Ren sacó una botella alargada y estrecha de vinsanto dorado, el vino local para los postres, así como un plato de peras y un trozo de queso. Una de las velas del candelabro se apagó y una lechuza ululó cerca de allí. Llevaban más de dos horas cenando, pero estaban en la Toscana y nadie parecía tener ganas de acabar. Isabel bebió un sorbo de vinsanto y volvió a suspirar.
– La comida ha sido demasiado deliciosa para decir nada.
– Ren cocina mucho mejor que Vittorio -aseguró Giulia.
– También mejor que tú -respondió su marido, con un deje malicioso en la sonrisa.
– Pero no mejor que la mamma de Vittorio.
– Ah, la mia mamma -dijo Vittorio besándose la punta de los dedos.
– Es un milagro, Isabel, que Vittorio no sea un mammoni. -Al ver la expresión de extrañeza de Isabel, Giulia añadió-: Es un… ¿Cómo se dice en inglés?
Ren sonrió.
– Niño de mamá.
Vittorio se echó a reír.
– Todos los hombres italianos son niños de mamá.
– Eso es cierto -replicó Giulia-. Por tradición, los hombres italianos viven con sus padres hasta que se casan. Sus mamás cocinan para ellos, les lavan la ropa, les hacen los recados y los tratan como pequeños reyes. Después no quieren casarse porque saben que las mujeres jóvenes no van a tratarlos como sus mammas.
– Ah, pero tú haces otras cosas. -Vittorio le acarició el hombro desnudo con el dedo.
Isabel sintió un escalofrío en su propio hombro, y Ren le dedicó una lenta sonrisa que le hizo ruborizarse. Había visto esa sonrisa en la pantalla, por lo general antes de acabar con la vida de una inocente mujer. Sin embargo, no era ésa la peor manera de morir.

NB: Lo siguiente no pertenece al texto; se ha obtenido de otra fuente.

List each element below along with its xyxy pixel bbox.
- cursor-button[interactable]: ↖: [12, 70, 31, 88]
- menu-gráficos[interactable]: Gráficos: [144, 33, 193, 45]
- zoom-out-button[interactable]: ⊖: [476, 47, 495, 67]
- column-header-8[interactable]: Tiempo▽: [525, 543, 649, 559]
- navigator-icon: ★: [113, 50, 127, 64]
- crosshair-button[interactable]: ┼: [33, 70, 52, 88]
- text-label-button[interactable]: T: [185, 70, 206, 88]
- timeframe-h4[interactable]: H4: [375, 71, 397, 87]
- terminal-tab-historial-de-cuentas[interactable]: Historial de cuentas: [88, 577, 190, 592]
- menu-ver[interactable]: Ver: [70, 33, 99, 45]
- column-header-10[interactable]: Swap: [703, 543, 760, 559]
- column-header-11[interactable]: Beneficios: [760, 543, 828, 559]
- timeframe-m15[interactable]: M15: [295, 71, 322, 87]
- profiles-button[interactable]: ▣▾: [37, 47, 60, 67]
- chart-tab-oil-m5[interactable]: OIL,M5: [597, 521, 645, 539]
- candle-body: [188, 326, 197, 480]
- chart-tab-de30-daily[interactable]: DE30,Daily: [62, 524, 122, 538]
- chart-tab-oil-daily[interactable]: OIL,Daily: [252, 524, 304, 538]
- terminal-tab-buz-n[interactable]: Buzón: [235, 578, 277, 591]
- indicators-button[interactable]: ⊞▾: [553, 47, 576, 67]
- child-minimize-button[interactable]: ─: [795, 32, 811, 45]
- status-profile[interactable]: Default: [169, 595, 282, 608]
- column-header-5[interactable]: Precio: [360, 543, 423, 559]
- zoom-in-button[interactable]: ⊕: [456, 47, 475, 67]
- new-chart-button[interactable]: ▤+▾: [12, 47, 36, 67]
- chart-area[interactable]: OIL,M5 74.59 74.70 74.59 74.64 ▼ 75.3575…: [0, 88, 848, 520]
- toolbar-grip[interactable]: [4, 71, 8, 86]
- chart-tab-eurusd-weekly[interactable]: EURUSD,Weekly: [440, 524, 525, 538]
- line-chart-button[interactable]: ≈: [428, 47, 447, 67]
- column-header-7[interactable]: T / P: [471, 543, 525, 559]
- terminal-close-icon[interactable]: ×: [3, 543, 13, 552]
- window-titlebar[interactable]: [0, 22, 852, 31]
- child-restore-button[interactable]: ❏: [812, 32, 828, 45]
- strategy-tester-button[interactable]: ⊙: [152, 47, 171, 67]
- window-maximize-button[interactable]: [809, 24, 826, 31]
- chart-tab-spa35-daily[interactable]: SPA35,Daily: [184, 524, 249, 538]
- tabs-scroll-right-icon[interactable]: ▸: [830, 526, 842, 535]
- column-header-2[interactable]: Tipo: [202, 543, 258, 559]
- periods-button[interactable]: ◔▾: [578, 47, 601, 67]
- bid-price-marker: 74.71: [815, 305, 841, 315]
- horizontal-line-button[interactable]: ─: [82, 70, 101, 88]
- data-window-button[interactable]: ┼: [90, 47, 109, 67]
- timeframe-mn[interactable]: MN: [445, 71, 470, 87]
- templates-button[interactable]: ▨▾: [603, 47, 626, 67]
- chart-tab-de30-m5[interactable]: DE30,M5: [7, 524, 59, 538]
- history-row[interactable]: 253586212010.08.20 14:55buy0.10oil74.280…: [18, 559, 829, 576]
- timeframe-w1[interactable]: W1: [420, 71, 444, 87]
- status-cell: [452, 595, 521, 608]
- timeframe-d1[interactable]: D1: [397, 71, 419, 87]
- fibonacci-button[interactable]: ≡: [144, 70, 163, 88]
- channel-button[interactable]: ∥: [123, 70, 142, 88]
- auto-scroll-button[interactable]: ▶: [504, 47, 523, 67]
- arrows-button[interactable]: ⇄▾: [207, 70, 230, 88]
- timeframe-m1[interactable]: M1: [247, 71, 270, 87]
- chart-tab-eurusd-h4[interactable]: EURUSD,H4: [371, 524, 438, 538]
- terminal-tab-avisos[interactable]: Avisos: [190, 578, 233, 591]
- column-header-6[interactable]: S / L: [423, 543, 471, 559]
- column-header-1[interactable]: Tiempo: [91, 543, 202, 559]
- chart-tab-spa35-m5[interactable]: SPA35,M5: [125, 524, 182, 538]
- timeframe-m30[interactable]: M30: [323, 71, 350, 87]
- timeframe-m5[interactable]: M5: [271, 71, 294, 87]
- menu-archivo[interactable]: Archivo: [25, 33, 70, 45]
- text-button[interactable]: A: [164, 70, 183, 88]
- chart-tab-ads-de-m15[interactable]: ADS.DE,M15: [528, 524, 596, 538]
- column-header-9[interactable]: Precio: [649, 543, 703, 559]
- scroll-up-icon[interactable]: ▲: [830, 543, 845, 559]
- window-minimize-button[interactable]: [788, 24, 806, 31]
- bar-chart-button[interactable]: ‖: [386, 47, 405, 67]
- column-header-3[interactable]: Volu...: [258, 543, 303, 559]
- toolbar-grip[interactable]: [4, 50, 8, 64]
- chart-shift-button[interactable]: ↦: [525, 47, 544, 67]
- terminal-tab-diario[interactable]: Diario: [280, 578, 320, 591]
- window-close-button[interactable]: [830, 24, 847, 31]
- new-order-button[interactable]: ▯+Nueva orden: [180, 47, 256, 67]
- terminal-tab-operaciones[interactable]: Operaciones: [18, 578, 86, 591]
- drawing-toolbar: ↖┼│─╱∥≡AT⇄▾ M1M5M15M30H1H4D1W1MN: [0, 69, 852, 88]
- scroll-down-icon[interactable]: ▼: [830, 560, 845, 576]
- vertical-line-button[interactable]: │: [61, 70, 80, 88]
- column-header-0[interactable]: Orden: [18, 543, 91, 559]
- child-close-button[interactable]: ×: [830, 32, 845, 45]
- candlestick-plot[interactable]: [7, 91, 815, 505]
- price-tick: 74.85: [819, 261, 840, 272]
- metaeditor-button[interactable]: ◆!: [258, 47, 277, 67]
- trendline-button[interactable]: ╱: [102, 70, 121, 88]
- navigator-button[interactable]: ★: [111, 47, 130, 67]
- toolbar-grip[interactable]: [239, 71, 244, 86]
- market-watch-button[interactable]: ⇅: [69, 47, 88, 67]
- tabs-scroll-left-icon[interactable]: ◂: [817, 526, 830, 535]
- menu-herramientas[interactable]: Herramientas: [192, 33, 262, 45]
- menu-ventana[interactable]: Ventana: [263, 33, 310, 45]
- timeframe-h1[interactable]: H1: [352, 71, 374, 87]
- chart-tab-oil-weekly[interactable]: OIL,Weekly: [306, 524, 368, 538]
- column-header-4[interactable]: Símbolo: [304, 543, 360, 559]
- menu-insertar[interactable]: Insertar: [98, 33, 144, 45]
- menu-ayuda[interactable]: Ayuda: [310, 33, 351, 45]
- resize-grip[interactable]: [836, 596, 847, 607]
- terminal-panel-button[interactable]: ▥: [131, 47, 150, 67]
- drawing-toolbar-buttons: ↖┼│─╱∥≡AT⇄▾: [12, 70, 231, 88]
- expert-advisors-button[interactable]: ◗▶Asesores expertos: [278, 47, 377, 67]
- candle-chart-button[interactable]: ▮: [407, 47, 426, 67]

Giulia se apoyó en Vittorio.
– Los hombres italianos cada vez se casan menos. Por eso tenemos una tasa de natalidad tan baja en Italia, una de las más bajas del mundo.
– ¿Es eso cierto? -preguntó Isabel.
Ren asintió.
– La población de Italia podría descender a la mitad en cuarenta años si la tendencia no varía.
– Pero es un país católico. ¿No significa eso, automáticamente, un montón de niños?
– La mayoría de los italianos ni siquiera van a misa -replicó Vittorio-. Mis clientes americanos se sorprenden cuando descubren que sólo un pequeño porcentaje de la población es practicante.
Los faros de un coche bajando por el camino interrumpieron su conversación. Isabel le echó un vistazo a su reloj. Eran más de las once, un poco tarde para cualquier visita. Ren se puso en pie.
– Iré a ver quién es.
Minutos después regresó al jardín acompañado por Tracy Briggs, que saludó a Isabel con un gesto cansado.
– Qué tal.
– Siéntate antes de que te dé un soponcio -gruñó Ren-. Te traeré algo de comer.
Mientras Ren estaba dentro, Isabel hizo las presentaciones. Tracy llevaba otro de aquellos caros vestidos premamá y las mismas sandalias del día anterior. A pesar de eso, estaba preciosa.